The whole listing, except its pictures, is to be repeated exactly.

☆ ☆ ☆ ☆ ☆ ☆ ☆

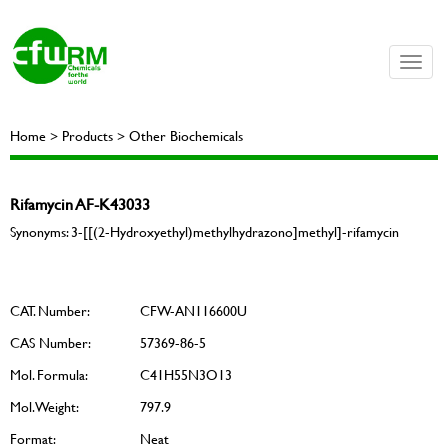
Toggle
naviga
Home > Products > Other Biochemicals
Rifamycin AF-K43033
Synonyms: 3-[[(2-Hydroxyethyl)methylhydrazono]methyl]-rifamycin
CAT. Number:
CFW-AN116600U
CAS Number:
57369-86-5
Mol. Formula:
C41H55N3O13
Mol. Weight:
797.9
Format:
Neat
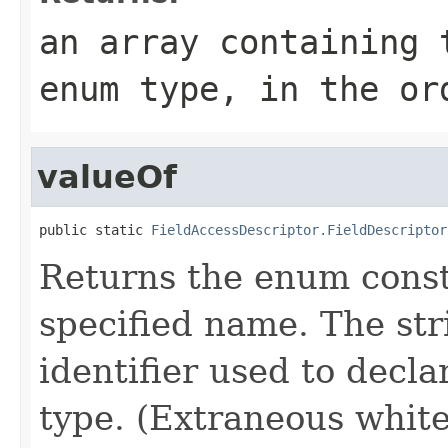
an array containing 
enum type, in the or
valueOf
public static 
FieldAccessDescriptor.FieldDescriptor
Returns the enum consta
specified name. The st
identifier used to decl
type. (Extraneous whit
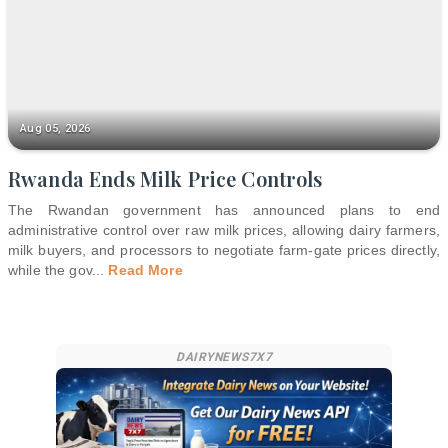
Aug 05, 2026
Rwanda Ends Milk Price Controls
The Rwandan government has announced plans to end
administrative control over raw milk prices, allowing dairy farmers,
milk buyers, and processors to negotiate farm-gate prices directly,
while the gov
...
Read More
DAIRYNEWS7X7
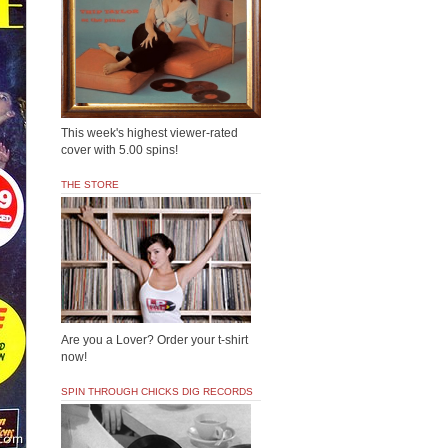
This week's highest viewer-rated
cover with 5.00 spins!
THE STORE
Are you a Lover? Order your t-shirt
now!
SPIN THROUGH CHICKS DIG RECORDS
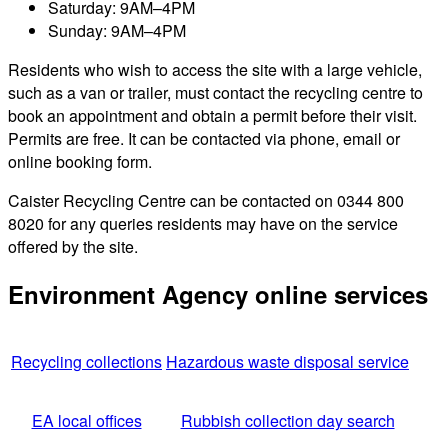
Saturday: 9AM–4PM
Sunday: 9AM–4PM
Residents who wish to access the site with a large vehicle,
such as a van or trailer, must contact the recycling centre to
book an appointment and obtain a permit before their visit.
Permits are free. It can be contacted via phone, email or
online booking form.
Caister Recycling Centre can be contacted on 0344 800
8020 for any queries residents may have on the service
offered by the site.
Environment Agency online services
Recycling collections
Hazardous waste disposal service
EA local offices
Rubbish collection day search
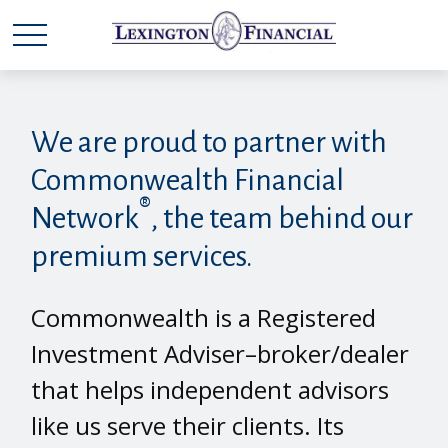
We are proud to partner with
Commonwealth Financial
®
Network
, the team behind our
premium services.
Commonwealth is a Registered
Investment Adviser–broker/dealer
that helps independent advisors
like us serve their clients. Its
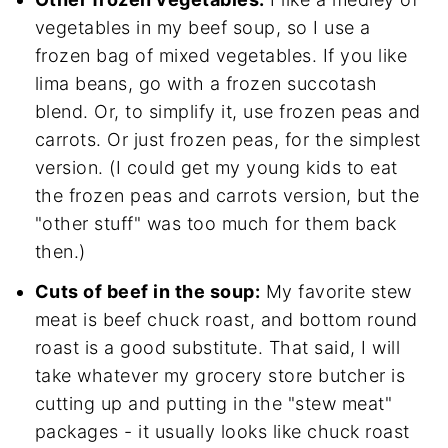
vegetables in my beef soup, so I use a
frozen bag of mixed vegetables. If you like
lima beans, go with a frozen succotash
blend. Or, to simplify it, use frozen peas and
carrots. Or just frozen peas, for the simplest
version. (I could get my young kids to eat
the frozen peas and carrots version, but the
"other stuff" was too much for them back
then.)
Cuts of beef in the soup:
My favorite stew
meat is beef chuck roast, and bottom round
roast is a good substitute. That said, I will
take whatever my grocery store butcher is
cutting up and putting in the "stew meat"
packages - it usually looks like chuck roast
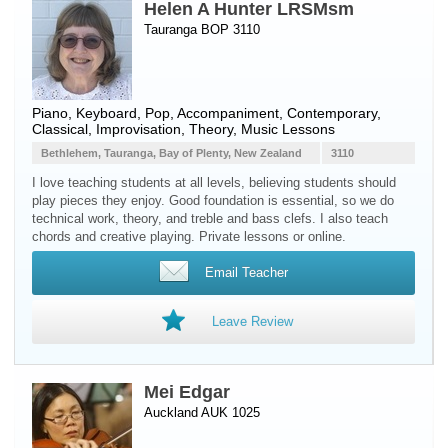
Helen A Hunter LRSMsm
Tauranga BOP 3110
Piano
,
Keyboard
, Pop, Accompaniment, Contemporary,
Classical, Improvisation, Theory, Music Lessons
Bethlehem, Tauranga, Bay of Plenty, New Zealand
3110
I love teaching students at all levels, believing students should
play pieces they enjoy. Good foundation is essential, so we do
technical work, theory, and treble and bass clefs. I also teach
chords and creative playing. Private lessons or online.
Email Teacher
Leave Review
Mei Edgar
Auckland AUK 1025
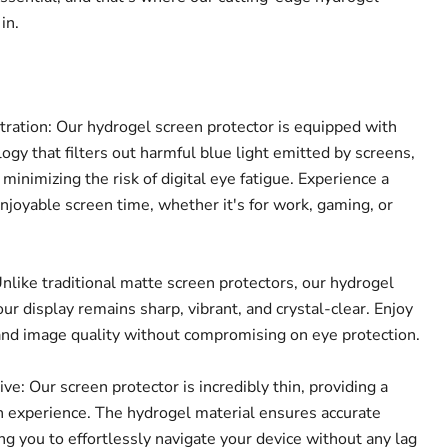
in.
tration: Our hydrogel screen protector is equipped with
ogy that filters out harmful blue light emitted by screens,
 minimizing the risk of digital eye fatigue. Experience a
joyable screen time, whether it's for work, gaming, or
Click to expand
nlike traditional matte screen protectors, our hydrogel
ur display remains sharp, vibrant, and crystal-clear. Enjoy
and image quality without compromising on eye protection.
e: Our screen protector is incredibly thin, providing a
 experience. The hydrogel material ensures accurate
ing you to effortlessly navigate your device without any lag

☆ ☆ ☆ ☆ ☆ ☆ ☆

#### PROBLEM SOLUTION
Toggle
naviga
Home > Products > Other Biochemicals
Rifamycin AF-K43033
Synonyms: 3-[[(2-Hydroxyethyl)methylhydrazono]methyl]-rifamycin
CAT. Number:
CFW-AN116600U
CAS Number:
57369-86-5
Mol. Formula:
C41H55N3O13
Mol. Weight:
797.9
Format:
Neat
an array containing 
enum type, in the or
valueOf
public static 
FieldAccessDescriptor.FieldDescriptor
Returns the enum consta
specified name. The st
identifier used to decl
type. (Extraneous whit
Aug 05, 2026
Rwanda Ends Milk Price Controls
The Rwandan government has announced plans to end
administrative control over raw milk prices, allowing dairy farmers,
milk buyers, and processors to negotiate farm-gate prices directly,
while the gov
...
Read More
DAIRYNEWS7X7
This week's highest viewer-rated
cover with 5.00 spins!
THE STORE
Are you a Lover? Order your t-shirt
now!
SPIN THROUGH CHICKS DIG RECORDS
Saturday: 9AM–4PM
Sunday: 9AM–4PM
Residents who wish to access the site with a large vehicle,
such as a van or trailer, must contact the recycling centre to
book an appointment and obtain a permit before their visit.
Permits are free. It can be contacted via phone, email or
online booking form.
Caister Recycling Centre can be contacted on 0344 800
8020 for any queries residents may have on the service
offered by the site.
Environment Agency online services
Recycling collections
Hazardous waste disposal service
EA local offices
Rubbish collection day search
We are proud to partner with
Commonwealth Financial
®
Network
, the team behind our
premium services.
Commonwealth is a Registered
Investment Adviser–broker/dealer
that helps independent advisors
like us serve their clients. Its
vegetables in my beef soup, so I use a
frozen bag of mixed vegetables. If you like
lima beans, go with a frozen succotash
blend. Or, to simplify it, use frozen peas and
carrots. Or just frozen peas, for the simplest
version. (I could get my young kids to eat
the frozen peas and carrots version, but the
"other stuff" was too much for them back
then.)
Cuts of beef in the soup:
My favorite stew
meat is beef chuck roast, and bottom round
roast is a good substitute. That said, I will
take whatever my grocery store butcher is
cutting up and putting in the "stew meat"
packages - it usually looks like chuck roast
Helen A Hunter LRSMsm
Tauranga BOP 3110
Piano
,
Keyboard
, Pop, Accompaniment, Contemporary,
Classical, Improvisation, Theory, Music Lessons
Bethlehem, Tauranga, Bay of Plenty, New Zealand
3110
I love teaching students at all levels, believing students should
play pieces they enjoy. Good foundation is essential, so we do
technical work, theory, and treble and bass clefs. I also teach
chords and creative playing. Private lessons or online.
Email Teacher
Leave Review
Mei Edgar
Auckland AUK 1025
in.
tration: Our hydrogel screen protector is equipped with
ogy that filters out harmful blue light emitted by screens,
 minimizing the risk of digital eye fatigue. Experience a
joyable screen time, whether it's for work, gaming, or
Click to expand
nlike traditional matte screen protectors, our hydrogel
ur display remains sharp, vibrant, and crystal-clear. Enjoy
and image quality without compromising on eye protection.
e: Our screen protector is incredibly thin, providing a
 experience. The hydrogel material ensures accurate
ing you to effortlessly navigate your device without any lag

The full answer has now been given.